■ The problem ■
Extract the line that contains "Portugália: Bandidos do Cante – Rosa" and every line after it to the end of the records below, exactly as written and nothing else.

■ Extracted records ■
_ _ _ _ _ _ _

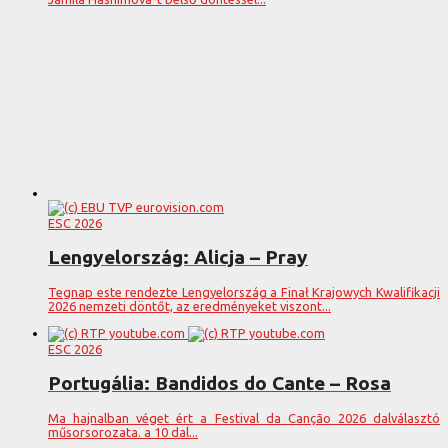
ESC 2026
Lengyelország: Alicja – Pray
Tegnap este rendezte Lengyelország a Finał Krajowych Kwalifikacji
2026 nemzeti döntőt, az eredményeket viszont...
ESC 2026
Portugália: Bandidos do Cante – Rosa
Ma hajnalban véget ért a Festival da Canção 2026 dalválasztó
műsorsorozata. a 10 dal...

_ _ _ _ _ _ _

■ Output for this exercise ■
Portugália: Bandidos do Cante – Rosa
Ma hajnalban véget ért a Festival da Canção 2026 dalválasztó
műsorsorozata. a 10 dal...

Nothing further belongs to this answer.